Kriteria memulangkan pasien Pasien dapat dipulangkan apabila :2


 Tidak demam selama 24 jam tanpa antipiretik
 Nafsu makan membaik
 Secara klinis tampak perbaikan
 Hematokrit stabil
 Tiga hari setelah syok teratasi
 Jumlah trombosit > 50.000/µl
 Tidak dijumpai distres pernafasan (disebabkan oleh efusi pleura atau asidosis)

3.1.9 Pencegahan4
Hal yang penting dalam penanggulangan DBD adalah pengendalian vektor
dan kebersihan lingkungannya.

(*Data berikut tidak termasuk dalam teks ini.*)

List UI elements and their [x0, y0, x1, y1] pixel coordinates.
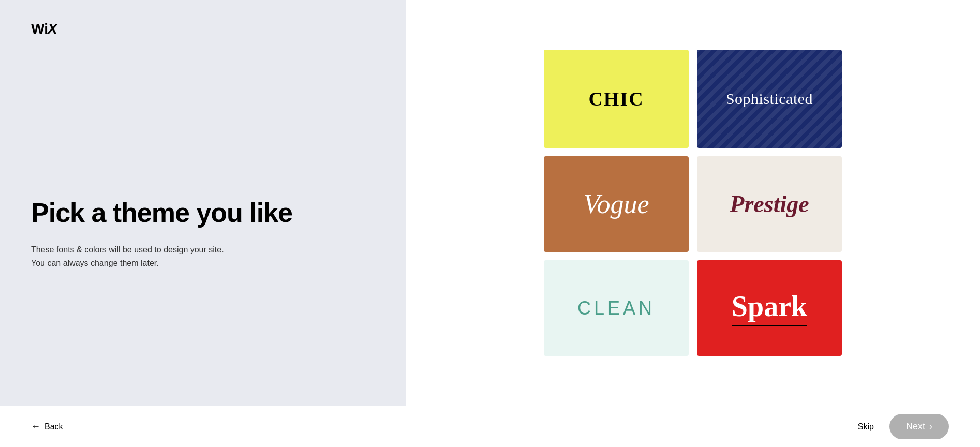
theme-card-prestige[interactable]: Prestige	[697, 156, 842, 252]
theme-card-sophisticated[interactable]: Sophisticated	[697, 50, 842, 148]
theme-spark-label: Spark	[732, 290, 807, 323]
theme-card-clean[interactable]: CLEAN	[544, 260, 689, 356]
back-label: Back	[44, 422, 63, 431]
theme-card-spark[interactable]: Spark	[697, 260, 842, 356]
next-button[interactable]: Next ›	[889, 414, 949, 439]
wix-logo: WiX	[31, 21, 57, 37]
skip-label: Skip	[858, 422, 874, 431]
skip-button[interactable]: Skip	[858, 422, 874, 431]
theme-vogue-label: Vogue	[583, 189, 649, 219]
theme-clean-label: CLEAN	[577, 297, 655, 319]
right-actions: Skip Next ›	[858, 414, 949, 439]
theme-chic-label: CHIC	[588, 87, 644, 110]
right-panel: CHIC Sophisticated Vogue Prestige CLEAN	[406, 0, 980, 406]
spark-underline	[732, 325, 807, 326]
theme-card-vogue[interactable]: Vogue	[544, 156, 689, 252]
theme-card-chic[interactable]: CHIC	[544, 50, 689, 148]
left-panel: WiX Pick a theme you like These fonts & …	[0, 0, 406, 406]
next-label: Next	[906, 421, 925, 432]
bottom-bar: ← Back Skip Next ›	[0, 406, 980, 447]
page-subtext: These fonts & colors will be used to des…	[31, 243, 375, 270]
theme-sophisticated-label: Sophisticated	[726, 90, 813, 108]
back-button[interactable]: ← Back	[31, 421, 63, 432]
next-arrow-icon: ›	[929, 421, 932, 432]
themes-grid: CHIC Sophisticated Vogue Prestige CLEAN	[544, 50, 842, 356]
theme-prestige-label: Prestige	[730, 190, 809, 218]
back-arrow-icon: ←	[31, 421, 40, 432]
page-heading: Pick a theme you like	[31, 198, 375, 228]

Nyamuk Aedes aegypti yang menyebarkan virus
dengue berbeda dengan nyamuk rumah biasa. Strategi pencegahan DBD pada rumah
tangga yang lama dikenal adalah 3M Plus. Perlu diketahui bahwa 3M terdiri dari
menguras bak mandi, menutup tempat penampungan air (TPA), dan mendaur ulang
barang bekas. Sebaiknya pengurasan bak dilakukan setiap 1 minggu sekali, sesuai
dengan daur hidup nyamuk. Untuk genangan air yang tidak terjangkau dan tidak
dapat dikuras (seperti talang air hujan), dapat ditaburkan bubuk larvasida (abate).
Tindakan Plus lain yang dapat dilakukan adalah penggunaan kelambu saat tidur dan
lotion anti nyamuk, serta pemeliharaan ikan sebagai predator nyamuk. Fogging
(pengasapan) hanya bermanfaat untuk membasmi nyamuk dewasa, jentik tidak dapat
mati dengan pengasapan.
3.10 Prognosis
Prognosis DHF ditentukan oleh derajat penyakit, cepat tidaknya penanganan
diberikan, umur, dan keadaan nutrisi. Prognosis DBD derajat I dan II umumnya baik.

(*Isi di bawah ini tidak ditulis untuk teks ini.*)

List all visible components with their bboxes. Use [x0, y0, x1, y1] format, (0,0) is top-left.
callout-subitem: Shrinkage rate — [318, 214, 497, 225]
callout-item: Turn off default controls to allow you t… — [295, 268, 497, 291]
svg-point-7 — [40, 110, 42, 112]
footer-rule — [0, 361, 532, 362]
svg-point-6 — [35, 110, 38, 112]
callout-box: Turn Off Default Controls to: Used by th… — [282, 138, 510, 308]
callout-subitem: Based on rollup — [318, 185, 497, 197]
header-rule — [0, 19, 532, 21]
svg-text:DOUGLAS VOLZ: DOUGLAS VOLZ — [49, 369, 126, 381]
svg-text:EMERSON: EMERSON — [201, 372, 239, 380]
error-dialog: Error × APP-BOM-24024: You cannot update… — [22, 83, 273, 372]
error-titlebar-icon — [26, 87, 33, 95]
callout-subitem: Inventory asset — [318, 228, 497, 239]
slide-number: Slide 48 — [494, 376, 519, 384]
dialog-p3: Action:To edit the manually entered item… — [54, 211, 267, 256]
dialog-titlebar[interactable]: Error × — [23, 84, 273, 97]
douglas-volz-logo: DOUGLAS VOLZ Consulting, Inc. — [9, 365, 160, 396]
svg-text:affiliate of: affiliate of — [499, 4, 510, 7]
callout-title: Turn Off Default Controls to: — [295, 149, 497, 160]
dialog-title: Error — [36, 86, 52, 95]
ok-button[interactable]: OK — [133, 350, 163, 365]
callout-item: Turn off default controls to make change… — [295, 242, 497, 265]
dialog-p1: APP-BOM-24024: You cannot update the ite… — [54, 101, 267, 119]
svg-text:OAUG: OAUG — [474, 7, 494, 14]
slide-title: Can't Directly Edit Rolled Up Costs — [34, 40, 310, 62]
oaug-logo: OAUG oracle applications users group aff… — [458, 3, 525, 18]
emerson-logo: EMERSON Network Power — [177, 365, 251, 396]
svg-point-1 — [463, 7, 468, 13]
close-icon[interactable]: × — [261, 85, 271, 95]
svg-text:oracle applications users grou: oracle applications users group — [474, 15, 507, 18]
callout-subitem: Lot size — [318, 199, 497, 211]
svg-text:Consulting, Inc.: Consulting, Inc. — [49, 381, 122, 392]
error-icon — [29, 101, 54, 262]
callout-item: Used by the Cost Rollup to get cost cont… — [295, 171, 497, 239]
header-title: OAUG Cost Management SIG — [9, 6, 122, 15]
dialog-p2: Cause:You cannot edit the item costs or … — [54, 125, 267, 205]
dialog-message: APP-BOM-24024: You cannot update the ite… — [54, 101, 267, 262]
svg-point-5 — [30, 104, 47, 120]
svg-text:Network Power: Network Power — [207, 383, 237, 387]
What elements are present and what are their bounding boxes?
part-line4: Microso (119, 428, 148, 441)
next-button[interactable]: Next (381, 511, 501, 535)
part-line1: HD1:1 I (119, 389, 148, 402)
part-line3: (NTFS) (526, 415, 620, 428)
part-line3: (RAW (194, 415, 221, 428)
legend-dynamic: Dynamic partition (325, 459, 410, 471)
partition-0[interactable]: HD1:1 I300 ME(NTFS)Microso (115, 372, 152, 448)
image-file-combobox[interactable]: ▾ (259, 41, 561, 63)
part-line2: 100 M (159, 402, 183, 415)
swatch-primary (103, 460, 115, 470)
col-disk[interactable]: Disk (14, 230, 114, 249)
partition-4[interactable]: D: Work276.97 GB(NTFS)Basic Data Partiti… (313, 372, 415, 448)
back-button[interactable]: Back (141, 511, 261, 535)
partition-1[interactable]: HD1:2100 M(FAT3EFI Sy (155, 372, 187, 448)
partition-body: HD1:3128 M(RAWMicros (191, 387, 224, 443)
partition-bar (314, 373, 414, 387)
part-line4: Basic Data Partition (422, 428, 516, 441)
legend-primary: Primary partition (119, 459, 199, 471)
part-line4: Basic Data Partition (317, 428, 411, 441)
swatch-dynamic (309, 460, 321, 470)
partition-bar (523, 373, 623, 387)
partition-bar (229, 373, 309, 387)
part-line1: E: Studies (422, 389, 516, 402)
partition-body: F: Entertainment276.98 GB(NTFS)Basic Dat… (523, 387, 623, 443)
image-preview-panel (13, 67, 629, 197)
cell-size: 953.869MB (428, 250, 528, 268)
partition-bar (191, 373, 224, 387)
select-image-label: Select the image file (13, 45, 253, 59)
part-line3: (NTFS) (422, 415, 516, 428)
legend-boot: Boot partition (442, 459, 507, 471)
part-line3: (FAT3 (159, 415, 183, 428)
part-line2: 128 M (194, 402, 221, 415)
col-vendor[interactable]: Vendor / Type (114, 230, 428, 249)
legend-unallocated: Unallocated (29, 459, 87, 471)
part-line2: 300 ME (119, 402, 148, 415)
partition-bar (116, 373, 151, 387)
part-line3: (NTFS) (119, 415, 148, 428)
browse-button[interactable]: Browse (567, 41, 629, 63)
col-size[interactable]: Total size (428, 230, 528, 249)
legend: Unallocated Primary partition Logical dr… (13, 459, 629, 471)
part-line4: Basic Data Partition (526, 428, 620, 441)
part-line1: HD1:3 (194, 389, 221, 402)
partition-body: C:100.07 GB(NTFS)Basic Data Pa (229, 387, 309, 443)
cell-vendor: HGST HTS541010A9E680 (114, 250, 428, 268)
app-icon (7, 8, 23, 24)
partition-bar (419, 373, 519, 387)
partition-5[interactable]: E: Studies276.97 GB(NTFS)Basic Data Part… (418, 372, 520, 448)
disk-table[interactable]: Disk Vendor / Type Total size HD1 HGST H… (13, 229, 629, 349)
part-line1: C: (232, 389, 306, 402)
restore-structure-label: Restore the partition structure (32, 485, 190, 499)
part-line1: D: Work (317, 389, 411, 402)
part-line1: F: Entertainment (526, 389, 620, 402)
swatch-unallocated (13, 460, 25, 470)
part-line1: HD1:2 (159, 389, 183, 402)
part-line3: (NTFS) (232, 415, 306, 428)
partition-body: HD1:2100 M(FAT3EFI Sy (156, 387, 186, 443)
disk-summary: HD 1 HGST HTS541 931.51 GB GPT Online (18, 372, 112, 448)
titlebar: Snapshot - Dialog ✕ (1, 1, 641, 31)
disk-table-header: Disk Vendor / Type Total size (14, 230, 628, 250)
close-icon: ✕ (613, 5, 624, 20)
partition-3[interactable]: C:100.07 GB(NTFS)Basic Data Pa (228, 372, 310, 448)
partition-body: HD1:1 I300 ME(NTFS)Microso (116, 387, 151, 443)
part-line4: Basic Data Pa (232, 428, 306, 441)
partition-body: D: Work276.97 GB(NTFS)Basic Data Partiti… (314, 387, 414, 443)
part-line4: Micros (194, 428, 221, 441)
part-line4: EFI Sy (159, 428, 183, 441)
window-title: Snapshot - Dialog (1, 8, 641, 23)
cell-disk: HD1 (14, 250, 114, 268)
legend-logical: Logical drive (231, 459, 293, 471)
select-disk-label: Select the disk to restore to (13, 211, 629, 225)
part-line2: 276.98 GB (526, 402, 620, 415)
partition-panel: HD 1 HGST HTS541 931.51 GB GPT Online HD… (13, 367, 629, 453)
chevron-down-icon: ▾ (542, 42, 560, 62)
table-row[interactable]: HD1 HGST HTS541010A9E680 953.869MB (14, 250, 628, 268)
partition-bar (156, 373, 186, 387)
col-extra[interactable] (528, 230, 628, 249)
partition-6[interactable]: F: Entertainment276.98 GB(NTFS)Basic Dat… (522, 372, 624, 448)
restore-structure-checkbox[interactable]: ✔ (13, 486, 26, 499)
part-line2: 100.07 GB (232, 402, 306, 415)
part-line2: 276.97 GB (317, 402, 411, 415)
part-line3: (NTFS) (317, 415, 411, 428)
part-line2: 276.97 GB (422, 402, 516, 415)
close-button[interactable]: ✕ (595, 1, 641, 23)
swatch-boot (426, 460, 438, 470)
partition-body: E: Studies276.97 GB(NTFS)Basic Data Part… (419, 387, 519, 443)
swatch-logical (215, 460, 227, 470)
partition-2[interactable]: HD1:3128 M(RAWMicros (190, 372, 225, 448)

DBD derajat III dan IV bila dapat dideteksi secara cepat maka pasien dapat ditolong.
Angka kematian pada syok yang tidak terkontrol sekitar 40-50 % tetapi dengan terapi
penggantian cairan yang baik bisa menjadi 1-2 %. Penelitian pada orang dewasa di
Surabaya, Semarang, dan Jakarta memperlihatkan bahwa prognosis dan perjalanan
penyakit DHF pada orang dewasa umumnya lebih ringan daripada anak-anak. Pada
kasus- kasus DHF yang disertai komplikasi sepeti DIC dan ensefalopati prognosisnya
buruk.8
Marasmus
Definisi
Marasmus adalah salah satu kondisi dari kurang gizi berat yang gejala
klinisnya disebabkan oleh kurangnya asupan energi. 5 Organisasi Kesehatan Dunia
(WHO) mendefinisikan kekurangan gizi sebagai “ketidak seimbangan seluler
antara asupan nutrisi, energi dan kebutuhan tubuh untuk menjamin pertumbuhan,
pemeliharaan dan fungsi-fungsi khusus.” Malnutrisi protein-energi (KEP) berlaku
untuk gangguan yang berhubungan dengan marasmus, kwashiokor, dan marasmus-
kwashiokor. Istilah marasmus berasal dari kata Yunani “marasmos”, yang berarti
layu atau kurang tenaga. Marasmus berhubungan dengan asupan yang tidak
memadai dari kalori dan ditandai dengan suatu kekurusan.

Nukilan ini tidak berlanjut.